Downplaying the White Terror is one way in which characters express their fear. Witnessing student strikes in Paris, “Miss Cassie thought long and hard about freedom and it seemed to her to be a very complicated business.” Her teacher Yin Hai-kuang once said they lived in “an age without ideology, in which everything floated unattached; should one or two things happen to come to prominence, they’d soon be quietly wiped away.” Miss Cassie, who flees from Taiwan to France, eventually chooses to go to Berlin: “She does not want to live her days jumpy and on edge. She wants to go to an unfamiliar place and thinks vaguely of Berlin as a forgotten cave, an inaccessible city that the hand of the Party-state would not be interested in reaching.” But in the end, she was there at the wrong time. The Party-state can extend its claws and teeth even past the walls of liberal West Berlin. During a trip back to Taiwan, she is stopped at the airport and then let go. A few months later, the death of Chen Wen-chen sends all overseas Taiwanese people a brutal message.
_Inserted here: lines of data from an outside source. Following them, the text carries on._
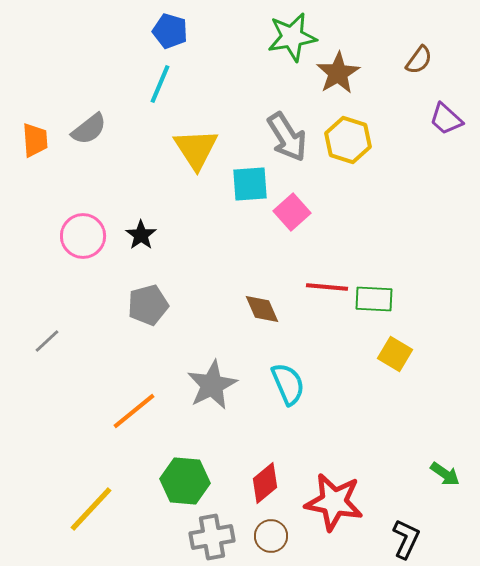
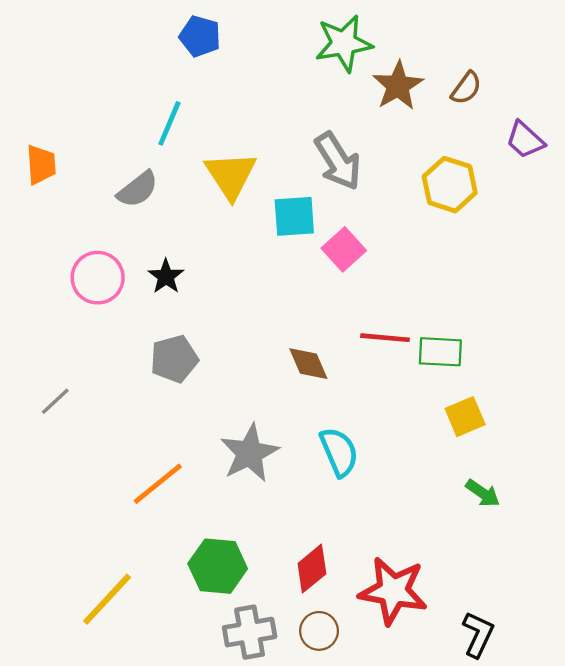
brown semicircle: (419, 60) -> (466, 88), moved
cyan line: (160, 84) -> (169, 123), moved
gray semicircle: (89, 129) -> (138, 189), moved
yellow hexagon: (348, 140) -> (450, 185), moved
yellow square: (395, 354) -> (465, 417), turned 36
green arrow: (445, 474) -> (483, 493), moved

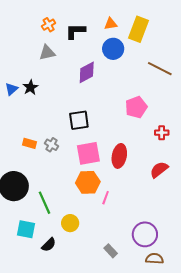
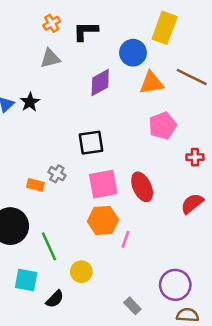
orange triangle: (111, 24) -> (152, 83), moved, size x1.5
orange rectangle: (30, 143) -> (36, 185), moved
red ellipse: (119, 156) -> (142, 187), turned -35

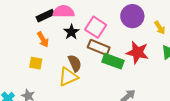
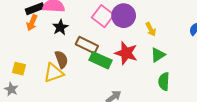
pink square: (96, 27) -> (103, 16), moved
orange arrow: (43, 39) -> (32, 23), moved, turned 49
yellow square: (36, 63) -> (19, 69), moved

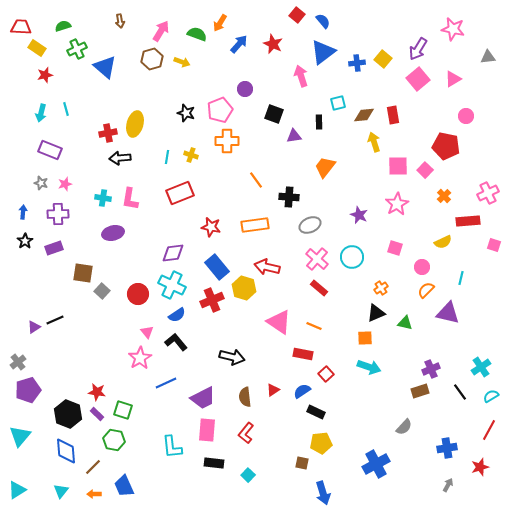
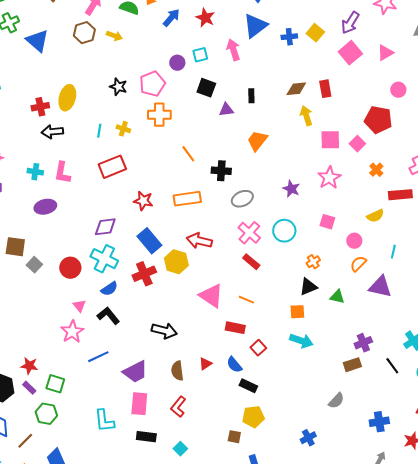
cyan square: (338, 103) -> (200, 55), moved
blue semicircle: (302, 391) -> (234, 365), turned -96
blue cross: (376, 464) -> (308, 438), size x0.6

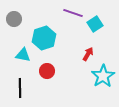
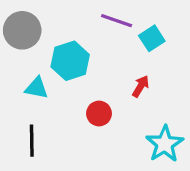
gray circle: (14, 19) -> (22, 30), size x1.5
red circle: (47, 71) -> (99, 114), moved
cyan star: (103, 76) -> (165, 144), moved

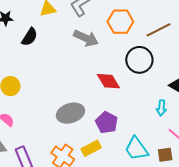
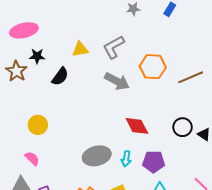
black circle: (139, 60) -> (183, 127), moved, size x0.7
cyan arrow: (161, 108) -> (126, 159), moved
purple pentagon: (107, 123) -> (154, 162), moved, turned -30

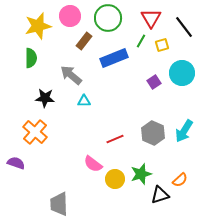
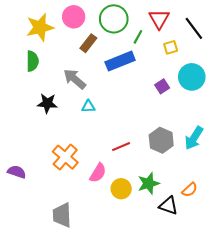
green line: (141, 41) -> (138, 37), moved
orange cross: (35, 132) -> (65, 157), moved
pink semicircle: (93, 164) -> (98, 173), turned -96
black triangle: (160, 195) -> (169, 206), turned 36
What is the Color of White?
Let us go back to the White Terror – the unbounded reach of this white, a color of collective trauma and silence. In Still Life in White, characters who brush against the White Terror must be first to escape the site of catastrophe before being wiped away. Even after martial law is lifted, Miss Cassie still seems stuck in the old times: “Upon each return to Taiwan, she felt that there were eyes watching her from behind.” White is the color of wordless public executions. In her afterword, Lai Hsiang-Yin speaks on the process of “painting white with white” by adding brushstrokes to dyed cloth, producing images which can only be discerned through close attention. Someone must be able to see it. Someone must remember it. Only then will the white portrait see the light of day again.
White is a color we must learn to discern.